Backbone K Tokyo24/7 R@1 SF-XL-test R@1
DINOv2 1 (no clustering) 80.6 61.1
DINOv2 3 91.1 77.0
DINOv2 6 86.0 70.9
ResNet50 1 68.3 52.1
ResNet50 6 82.9 74.5

Key Findings

  • Performance is worst without clustering (\(K=1\)), validating the effectiveness of orientation-based category partitioning.
  • The optimal \(K\) is 3 for DINOv2 and 6 for ResNet50 — the optimal cluster count depends on both backbone and data characteristics.
  • Adaptive clustering vs. fixed orientation labels: even without multi-angle cropping, MutualVPR (DINOv2, 0°) achieves R@1=91.1 vs.
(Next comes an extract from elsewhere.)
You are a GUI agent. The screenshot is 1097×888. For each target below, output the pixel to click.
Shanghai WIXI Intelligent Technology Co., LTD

CosPlace (DINOv2, 0°) at R@1=90.2.
  • The substantial margin under occlusion stems from two mechanisms: adaptive supervision correction (iteratively correcting initial erroneous assignments) and intra-class semantic compactness (semantically similar views are brought closer in feature space).

Highlights & Insights

  • In-depth problem analysis: t-SNE visualizations clearly demonstrate three types of supervision inconsistency.
  • Simple yet effective: Alternating K-means clustering and feature learning alone resolves the core issue of classification-based VPR.
  • No orientation labels required: The method relies entirely on visual semantic self-organization, offering greater flexibility than CosPlace's manual labels and EigenPlaces' SVD assumptions.
  • Trained solely on SF-XL, MutualVPR achieves competitive performance with contrastive learning methods trained on GSV-Cities (a larger and cleaner dataset) across multiple benchmarks.

Limitations & Future Work

  • The cluster number \(K\) is a fixed hyperparameter and does not adapt automatically to data characteristics.
  • Convergence of the mutual learning process lacks theoretical guarantees.
  • Validation is limited to 2D images (panoramic crops); other modalities such as 3D point clouds have not been explored.
  • The optimal \(K\) is sensitive to the choice of backbone, and an automatic selection strategy is absent.
  • Contrastive learning VPR (NetVLAD, MixVPR, CricaVPR) relies on carefully curated training data to avoid supervision inconsistency.
  • Classification-based VPR (CosPlace, EigenPlaces) is efficient but constrained by fixed label assignments.
  • Mutual learning / self-training paradigms are widely used in semi-supervised learning; this paper cleverly applies them to label refinement in VPR.
  • Inspiration: similar adaptive clustering strategies could be adopted in other retrieval tasks that rely on coarse-grained label supervision.

Rating

  • Novelty: ⭐⭐⭐⭐ — The mutual learning framework and adaptive clustering approach are concise and elegant.
  • Experimental Thoroughness: ⭐⭐⭐⭐ — Multi-benchmark validation is comprehensive; the occlusion experiment is convincing; ablation study is complete.
  • Writing Quality: ⭐⭐⭐⭐ — Problem analysis is clear and visualizations are intuitive.
  • Value: ⭐⭐⭐⭐ — Effectively addresses the core limitation of classification-based VPR with strong practical utility.